Don’t show printouts to grannies and call that a test

Speaking notes from a presentation give 2007.09.12 at TypeTech, ATypI Brighton 2007.

Notes

I was at ATypI 2003 in Vancouver talking about caption fonts. Who can forget South Park?
I now run a research project, the Open & Closed Project, that is in the throes of birthing. We’re already working on screenfonts for captioning and subtitling.
- I’ve been having a devil of a time attracting designers. The entire history of typeface design has been about prospective work, typefaces designed because the designer wants to design them, and maybe selling them later. Only in recent years has it been possible to make a living off commissioned fonts.
- Here we’ve got an application where typefaces go for tens of thousands of dollars and would be read every day by thousands or millions of people, yet almost nobody wants to work prospectively on them.
I’ve been working on screenfonts for captioning off and on since 1989, when I gave a presentation at a conference on the typographic requirements for captioning for HDTV.

Why is the function of caption and subtitle fonts important?

The computer has made us understand that typography is functional.

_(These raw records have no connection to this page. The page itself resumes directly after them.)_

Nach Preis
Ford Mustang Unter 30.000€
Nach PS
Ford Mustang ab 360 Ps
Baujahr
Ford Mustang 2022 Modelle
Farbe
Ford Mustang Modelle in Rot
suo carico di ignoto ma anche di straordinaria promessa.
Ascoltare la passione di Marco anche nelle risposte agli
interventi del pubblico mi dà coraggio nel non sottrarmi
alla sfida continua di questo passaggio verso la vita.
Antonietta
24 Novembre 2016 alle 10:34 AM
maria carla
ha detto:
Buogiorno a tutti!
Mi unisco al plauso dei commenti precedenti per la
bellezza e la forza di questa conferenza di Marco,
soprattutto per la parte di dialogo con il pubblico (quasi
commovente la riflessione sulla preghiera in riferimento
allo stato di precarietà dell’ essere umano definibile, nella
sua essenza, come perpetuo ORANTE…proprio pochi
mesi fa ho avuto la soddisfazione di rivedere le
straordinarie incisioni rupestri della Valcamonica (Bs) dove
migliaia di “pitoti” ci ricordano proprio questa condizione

We came to understand that by looking at lousy screenfonts.
- We saw right through IBM VGA fonts in WordPerfect. We barely even noticed they were fonts!
- The IBM CGA fonts were terrible by comparison. We noticed that, at least.
- But we didn’t begin to care until the Mac came along with its aliased bitmap fonts.
We now know there are fields of typography where function is important, like signage and – still – on computer screens.
- Signage is unique in that it could be considered to have a life-and-death function.
- But computer screens are still mostly used for work. People put a lot of effort into making the type on office computer screens better.
So what about recreational reading?
- Books and magazines are mostly legible. So are newspapers. That’s a generalization, but you know it’s true most of the time.
- Where do people do a lot of recreational reading that isn’t in books, magazines, or newspapers? Surprise: On TV, on home video, and at the movies.

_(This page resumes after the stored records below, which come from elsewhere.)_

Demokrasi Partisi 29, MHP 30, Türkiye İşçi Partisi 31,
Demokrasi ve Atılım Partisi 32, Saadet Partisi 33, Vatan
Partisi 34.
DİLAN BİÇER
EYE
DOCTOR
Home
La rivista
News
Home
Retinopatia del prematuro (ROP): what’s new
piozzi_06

Today we’re going to look at just how pathetic the research into screenfonts for captioning and subtitling is, and come up with some principles for new research into those fonts.

Now we have to talk about the distinction between captioning and subtitling

First, let’s define our terms.

Captioning is the transcription of dialogue and sound effects for deaf viewers.
Subtitling is the translation of some dialogue and some onscreen type for hearing viewers who do not understand the main language.

(Further comparison.)

We all speak English here, and many of us grew up speaking it, but that doesn’t mean we all speak the same dialect. The same word doesn’t always mean the same thing to different people.

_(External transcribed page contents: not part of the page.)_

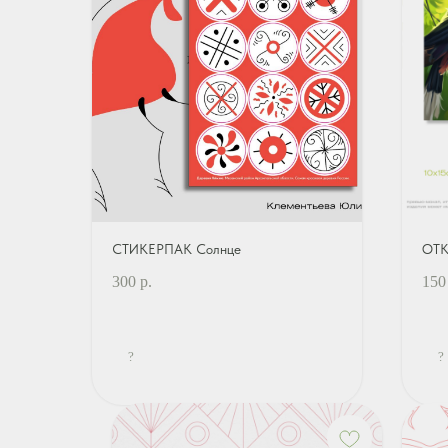
СТИКЕРПАК Солнце
ОТК
300
р.
150
?
?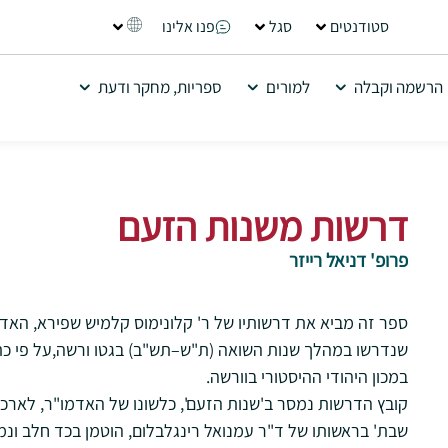
סטודנטים
סגל
פנו אלינו
הרשמה וקבלה
למורים
ספריות, מחקר ודעת
דרשות משנות הזעם
פרופ' דניאל רייזר
ספר זה מביא את דרשותיו של ר' קלונימוס קלמיש שפירא, האד
שנדרשו במהלך שנות השואה (ת"ש–תש"ב) בגטו ורשה,על פי כת
במכון היהודי ההיסטורי בוורשה.
קובץ הדרשות נמסר ב'שנות הזעם', כלשונו של האדמו"ר, לארכיו
שבת' בראשותו של ד"ר עמנואל רינגלבלום, הוטמן בכד חלב ונ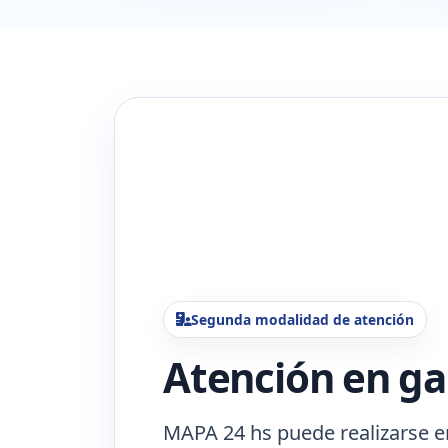
Segunda modalidad de atención
Atención en ga
MAPA 24 hs puede realizarse e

Sometimes we have more than one word for the same concept, like lift and elevator, or trunk of a car and boot of a car. That’s one case: Two different words for the same meaning.

Or we might use one word with two meanings. A good example is pants: Does it mean trousers or underwear? You can explain which meaning you intend by using a different word. Say the word pants, explain with the word trousers. Or explain with the word underwear.

But that is not what’s going on with the words captioning and subtitling. In U.K. and Irish English, subtitling simultaneously means captioning and subtitling. It isn’t like pants meaning trousers and underwear; that’s three words for two concepts. It’s subtitling meaning subtitling or captioning, one word for two concepts.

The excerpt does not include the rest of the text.